Holzweiler was one of the first shows I attended in Copenhagen during my very first fashion week, which is why its return to the schedule — after a two-year absence — felt especially exciting to me. “Coming back to Copenhagen Fashion Week feels very personal to us,” co-founder and creative director Maria Skappel Holzweiler said in the show notes. “Copenhagen is where our international journey first took shape.” That homecoming unfolded at Vandflyverhangaren, a former seaplane hangar turned creative hub. This season, the Oslo-based brand leaned into the concept of memories. Some memories are so easily preserved and fresh with detail; others blur and fade. This was articulated through leather puffers and sleek, minimal jackets paired with long, gauzy skirts. Sheer, lightweight pleated garments were layered head-to-toe. Parkas took on new form when gathered with drawstrings at the neck and waist, and finished with cape-style shoulders; equally standout were the denim velvet jackets and jeans in coffee browns and dusty lilacs. 

What I loved most

What Holzweiler continues to do best is master functional, everyday dressing for colder weather that still feels exciting. I’d be remiss not to mention the long, skinny scarves in bright colors, which made as bold a statement as the outerwear offerings.

Baum und Pferdgarten: Airborne

Inside a historic athletic hall in the center of Copenhagen, a gray runway marked with white lines gave the impression of a ground-lit airstrip at night. The inspirational jumping-off point, if it wasn’t obvious already, had everything to do with aviation — and one iconic female aviator in particular. “Inspired by Amelia Earhart, we explored how uniforms originally designed for a masculine approach can exist alongside elegant and sophisticated wearers,” creative directors Rikke Baumgarten and Helle Hestehave said in the show notes. The collection channeled the trailblazing pilot’s unconventional, menswear-leaning approach to dressing. (It’s easy to forget that Earhart designed the jumpsuits she wore in the cockpit — and even ran her own fashion label, which some would consider a precursor to athleisure.) Baum und Pferdgarten’s expedition into her wardrobe opened with a distressed leather aviator jacket, styled with a shearling tie collar and matching leather bottoms. Outerwear, a longtime strength for the brand, anchored the collection. More aviator jackets followed, alongside herringbone coats, floral-print bombers, utilitarian-inflected shirts, and a standout denim jacket with a contrast corduroy collar. 

What I loved most

Leather and denim were teamed up with fluid dresses, lace trims, and just a flicker of sequins — keeping the collection light on its feet and ready for takeoff. The compass-printed scarves with ditsy florals were also a nice touch.
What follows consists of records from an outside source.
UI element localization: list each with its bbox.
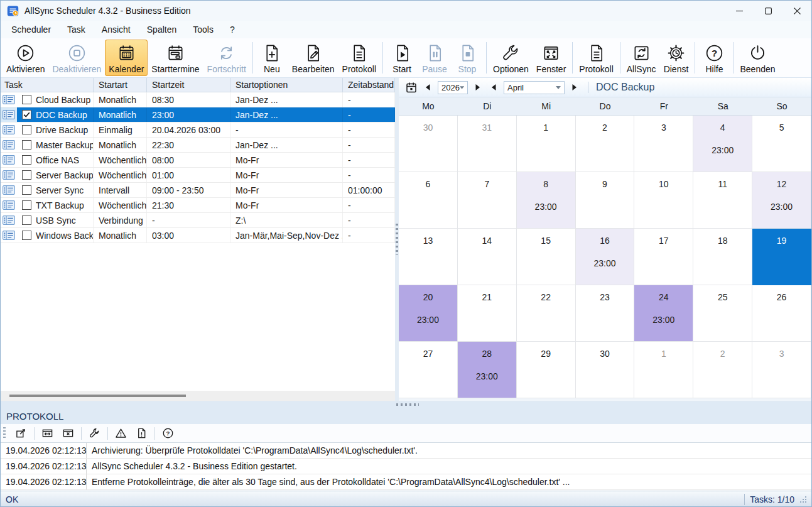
starttermine-button[interactable]: Starttermine — [148, 40, 203, 76]
bearbeiten-button[interactable]: Bearbeiten — [288, 40, 338, 76]
calendar-day-13[interactable]: 13 — [399, 229, 458, 285]
calendar-day-31-adjacent[interactable]: 31 — [458, 116, 517, 172]
protokoll-splitter[interactable] — [1, 401, 811, 408]
close-button[interactable] — [782, 1, 811, 21]
aktivieren-button[interactable]: Aktivieren — [3, 40, 48, 76]
task-row[interactable]: Server SyncIntervall09:00 - 23:50Mo-Fr01… — [1, 183, 395, 198]
task-checkbox[interactable] — [22, 95, 31, 104]
menu-item-help[interactable]: ? — [222, 21, 243, 38]
fit-width-button[interactable] — [37, 425, 58, 441]
allsync-button[interactable]: AllSync — [623, 40, 660, 76]
calendar-day-25[interactable]: 25 — [693, 285, 752, 342]
maximize-button[interactable] — [754, 1, 782, 21]
calendar-day-2[interactable]: 2 — [576, 116, 635, 172]
calendar-day-24[interactable]: 2423:00 — [634, 285, 693, 342]
next-month-button[interactable] — [569, 82, 580, 93]
calendar-day-30-adjacent[interactable]: 30 — [399, 116, 458, 172]
calendar-day-14[interactable]: 14 — [458, 229, 517, 285]
task-row[interactable]: Cloud BackupMonatlich08:30Jan-Dez ...- — [1, 92, 395, 107]
column-header-startart[interactable]: Startart — [94, 78, 147, 92]
month-select[interactable]: April — [504, 81, 565, 94]
calendar-day-28[interactable]: 2823:00 — [458, 342, 517, 398]
calendar-day-4[interactable]: 423:00 — [693, 116, 752, 172]
task-checkbox[interactable] — [22, 110, 31, 119]
pause-button[interactable]: Pause — [418, 40, 451, 76]
calendar-day-9[interactable]: 9 — [576, 172, 635, 229]
warnings-button[interactable] — [111, 425, 131, 441]
year-select[interactable]: 2026 — [438, 81, 468, 94]
menu-item-tools[interactable]: Tools — [185, 21, 222, 38]
calendar-day-7[interactable]: 7 — [458, 172, 517, 229]
calendar-day-20[interactable]: 2023:00 — [399, 285, 458, 342]
horizontal-scrollbar[interactable] — [1, 391, 395, 401]
calendar-day-29[interactable]: 29 — [517, 342, 576, 398]
calendar-day-8[interactable]: 823:00 — [517, 172, 576, 229]
task-checkbox[interactable] — [22, 155, 31, 165]
log-row[interactable]: 19.04.2026 02:12:13Archivierung: Überprü… — [1, 443, 811, 459]
stop-button[interactable]: Stop — [451, 40, 484, 76]
task-checkbox[interactable] — [22, 215, 31, 225]
column-header-task[interactable]: Task — [1, 78, 94, 92]
prev-month-button[interactable] — [488, 82, 499, 93]
calendar-day-12[interactable]: 1223:00 — [752, 172, 811, 229]
task-checkbox[interactable] — [22, 140, 31, 150]
neu-button[interactable]: Neu — [256, 40, 288, 76]
calendar-day-15[interactable]: 15 — [517, 229, 576, 285]
dienst-button[interactable]: Dienst — [659, 40, 692, 76]
calendar-day-3[interactable]: 3 — [634, 116, 693, 172]
task-row[interactable]: Office NASWöchentlich08:00Mo-Fr- — [1, 153, 395, 168]
kalender-button[interactable]: Kalender — [105, 40, 148, 76]
menu-item-ansicht[interactable]: Ansicht — [94, 21, 139, 38]
column-header-startzeit[interactable]: Startzeit — [147, 78, 230, 92]
menu-item-task[interactable]: Task — [59, 21, 94, 38]
hilfe-button[interactable]: ?Hilfe — [698, 40, 730, 76]
task-checkbox[interactable] — [22, 185, 31, 195]
calendar-day-18[interactable]: 18 — [693, 229, 752, 285]
calendar-day-17[interactable]: 17 — [634, 229, 693, 285]
menu-item-scheduler[interactable]: Scheduler — [3, 21, 59, 38]
minimize-button[interactable] — [725, 1, 754, 21]
close-log-button[interactable] — [58, 425, 78, 441]
log-row[interactable]: 19.04.2026 02:12:13AllSync Scheduler 4.3… — [1, 459, 811, 474]
task-row[interactable]: Master BackupMonatlich22:30Jan-Dez ...- — [1, 138, 395, 153]
column-header-startoptionen[interactable]: Startoptionen — [230, 78, 343, 92]
protokoll-global-button[interactable]: Protokoll — [575, 40, 617, 76]
calendar-day-3-adjacent[interactable]: 3 — [752, 342, 811, 398]
toolbar-drag-handle[interactable] — [3, 427, 6, 440]
calendar-day-26[interactable]: 26 — [752, 285, 811, 342]
calendar-day-21[interactable]: 21 — [458, 285, 517, 342]
task-row[interactable]: Windows BackupMonatlich03:00Jan-Mär,Mai-… — [1, 228, 395, 243]
next-year-button[interactable] — [472, 82, 484, 93]
beenden-button[interactable]: Beenden — [736, 40, 779, 76]
log-options-button[interactable] — [84, 425, 105, 441]
task-checkbox[interactable] — [22, 231, 31, 240]
log-file-warnings-button[interactable] — [131, 425, 152, 441]
fenster-button[interactable]: Fenster — [533, 40, 570, 76]
calendar-day-11[interactable]: 11 — [693, 172, 752, 229]
calendar-day-10[interactable]: 10 — [634, 172, 693, 229]
calendar-day-19[interactable]: 19 — [752, 229, 811, 285]
menu-item-spalten[interactable]: Spalten — [139, 21, 185, 38]
prev-year-button[interactable] — [422, 82, 433, 93]
scrollbar-thumb[interactable] — [9, 395, 186, 397]
log-help-button[interactable]: ? — [158, 425, 178, 441]
task-row[interactable]: TXT BackupWöchentlich21:30Mo-Fr- — [1, 198, 395, 213]
task-checkbox[interactable] — [22, 170, 31, 180]
calendar-day-27[interactable]: 27 — [399, 342, 458, 398]
column-header-zeitabstand[interactable]: Zeitabstand — [343, 78, 395, 92]
task-row[interactable]: DOC BackupMonatlich23:00Jan-Dez ...- — [1, 107, 395, 123]
calendar-day-22[interactable]: 22 — [517, 285, 576, 342]
task-checkbox[interactable] — [22, 200, 31, 210]
task-checkbox[interactable] — [22, 125, 31, 134]
calendar-day-5[interactable]: 5 — [752, 116, 811, 172]
task-row[interactable]: Drive BackupEinmalig20.04.2026 03:00-- — [1, 123, 395, 138]
open-log-window-button[interactable] — [11, 425, 31, 441]
calendar-day-1-adjacent[interactable]: 1 — [634, 342, 693, 398]
calendar-day-2-adjacent[interactable]: 2 — [693, 342, 752, 398]
start-button[interactable]: Start — [386, 40, 418, 76]
task-row[interactable]: USB SyncVerbindung-Z:\- — [1, 213, 395, 228]
fortschritt-button[interactable]: Fortschritt — [203, 40, 250, 76]
resize-grip[interactable] — [799, 496, 808, 504]
task-row[interactable]: Server BackupWöchentlich01:00Mo-Fr- — [1, 168, 395, 183]
optionen-button[interactable]: Optionen — [489, 40, 533, 76]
Rave Review: Playing dress up

Josephine Bergqvist and Livia Schück, founders and creative directors of the Stockholm-based Rave Review, are deep into motherhood, so it came as no surprise that a playful, childlike influence ran through their latest collection. Using their own children’s wardrobes as a blueprint, the designers leaned into a sense of naïveté that still felt decidedly grown-up: folded-over oversized collars, skewed button plackets, chunky belts, and low-slung bottoms that felt like a size or two too big. Since the brand is known for its inventive use of deadstock and upcycled materials — particularly vintage home textiles — it felt especially fitting that the show took place within an intimate, salon-like setting at the Swedish Embassy. There were paintings on the walls and glittering crystal chandeliers overhead, and guests were seated in mismatched armchairs that lined the rooms. This season, the designers leaned into fairytales like Beauty and The Beast, animating household objects on the runway through chunky buttons recalling button-tufted sofas, drop-waisted skirts pleated like rippling curtain folds, and hemlines trimmed with fringe reminiscent of old lampshade tassels.

What I loved most

Rave Review delivered a joyous, even whimsical, collection viewed through an adult lens. The real news, though, was the genius of the garments’ versatility — skirts designed to button at different lengths, revealing a printed lining when folded up and over. Just like the life stage that inspired them, these are clothes that adapt and evolve with you.